Calgary,
08
April
2019
|
13:04
America/Denver

It happened in Calgary: A look at what Calgary may have looked like according to a 1914 plan

Imagine a Calgary with Euro-style, monumental buildings, radial roads and boat docks along an elaborate boardwalk in the centre of the city. That was the original plan in 1914.

The forward-thinking city of 80,000 was hungry for growth and was the first in the Dominion to adopt city planning. Accordingly, in 1913, Englishman Thomas H. Mawson, a landscape architect and urban planner, was hired for the sum of $6,000 (about $130,000 in today’s dollars) as City Planner. He was asked to prepare a preliminary but comprehensive development plan for Calgary.

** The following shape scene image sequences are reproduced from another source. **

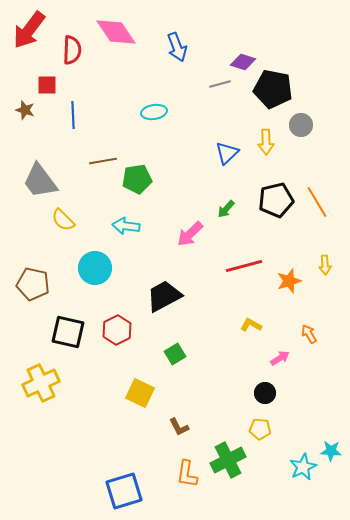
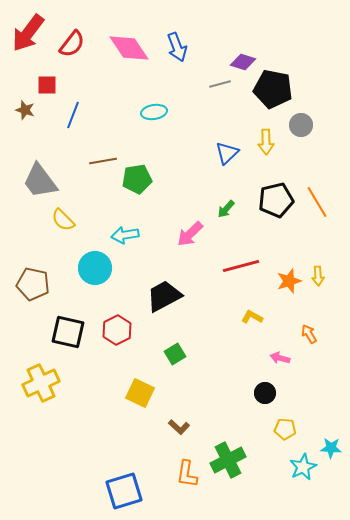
red arrow at (29, 30): moved 1 px left, 3 px down
pink diamond at (116, 32): moved 13 px right, 16 px down
red semicircle at (72, 50): moved 6 px up; rotated 36 degrees clockwise
blue line at (73, 115): rotated 24 degrees clockwise
cyan arrow at (126, 226): moved 1 px left, 9 px down; rotated 16 degrees counterclockwise
yellow arrow at (325, 265): moved 7 px left, 11 px down
red line at (244, 266): moved 3 px left
yellow L-shape at (251, 325): moved 1 px right, 8 px up
pink arrow at (280, 358): rotated 132 degrees counterclockwise
brown L-shape at (179, 427): rotated 20 degrees counterclockwise
yellow pentagon at (260, 429): moved 25 px right
cyan star at (331, 451): moved 3 px up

The members of the Calgary City Planning Commission were drawn to Mawson’s work as a landscape architect because he was an advocate of the “City Beautiful” movement which aligned with their own vision for Calgary. In Mawson’s plan, Calgary would have embarked on a grandiose and expensive program of development. Mawson’s plan set out a well-defined path for Calgary’s growth and layout that would have seen Calgary take on a distinctly European appearance in its architecture. Other ideas Mawson put forward included wider streets and narrower sidewalks to improve traffic flow, increased use the natural environment for park space, additional space for performing arts and an elaborate civic centre complete with a boating reach.

At the time, Mawson explained his ambitious blueprint for a future Calgary saying it captured its beauty and the viability of its people. He explained it may seem “a little absurd” to those who had never experienced Calgary to see it as “a city of the future.” But he added that “no one can live, even for a short time, among you without being impressed with the genuineness as well as the practicability of the spirit of optimism which pervades your lives and all you do.”

His plan was presented to Calgary City Planning Commission in April of 1914 and to City Council later that summer. The timing was not ideal, however, as the outbreak of the First World War and concerns about costs – estimated to be upwards of $10 million (about $221 million in today’s dollars) – prevented the immediate implementation of any of Mawson's ideas. As such, the plan was quickly abandoned and subsequently lost.

It resurfaced more than 60 years later after it was found during renovations at a residential garage in 1970’s.

Today, the Mawson Plan remains one of the most popular early documents from Calgary's history because of the grandiose and optimistic vision it outlined. An award that bears Mawson’s name is handed out each year to toast urban design excellence and creativity as part of the Mayor’s Urban Design Awards.